__TO DO__: Once you have found the line with "Tinggi Buat Kuliah" in the records below, retype it and every line after it to the end exactly, with no pictures and nothing more.

--- DATA TO PROCESS ---

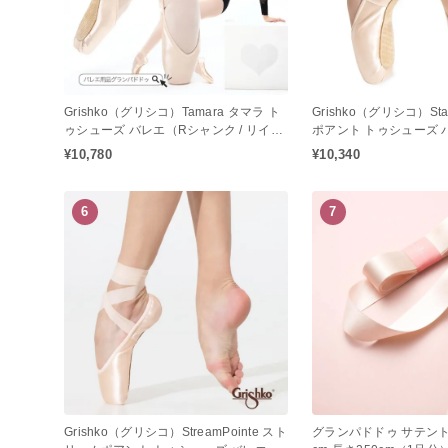
Grishko（グリシコ）Tamara タマラ ト
Grishko（グリシコ）Sta
ゥシューズ バレエ（Rシャンク / リイン
ポアント トゥシューズ 
フォーストシャンク）
クMF / ミディアムフレ
¥10,780
¥10,340
6
7
Grishko（グリシコ）StreamPointe スト
グランパドドゥ サテント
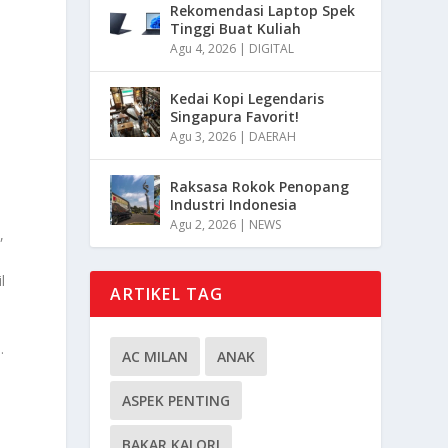
Rekomendasi Laptop Spek
Tinggi Buat Kuliah
Agu 4, 2026
|
DIGITAL
.
Kedai Kopi Legendaris
Singapura Favorit!
Agu 3, 2026
|
DAERAH
Raksasa Rokok Penopang
Industri Indonesia
Agu 2, 2026
|
NEWS
,
l
ARTIKEL TAG
.
AC MILAN
ANAK
ASPEK PENTING
BAKAR KALORI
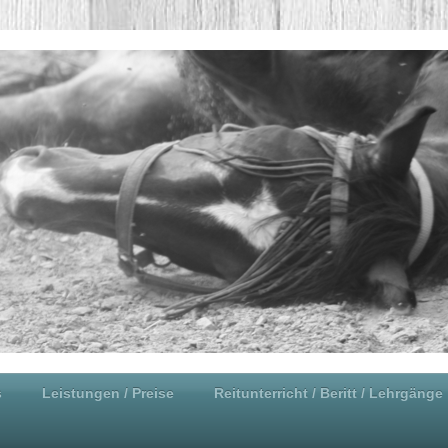
s
Leistungen / Preise
Reitunterricht / Beritt / Lehrgänge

---

__SOLUTION BELOW__:
Tinggi Buat Kuliah
Agu 4, 2026
|
DIGITAL
.
Kedai Kopi Legendaris
Singapura Favorit!
Agu 3, 2026
|
DAERAH
Raksasa Rokok Penopang
Industri Indonesia
Agu 2, 2026
|
NEWS
,
l
ARTIKEL TAG
.
AC MILAN
ANAK
ASPEK PENTING
BAKAR KALORI
s
Leistungen / Preise
Reitunterricht / Beritt / Lehrgänge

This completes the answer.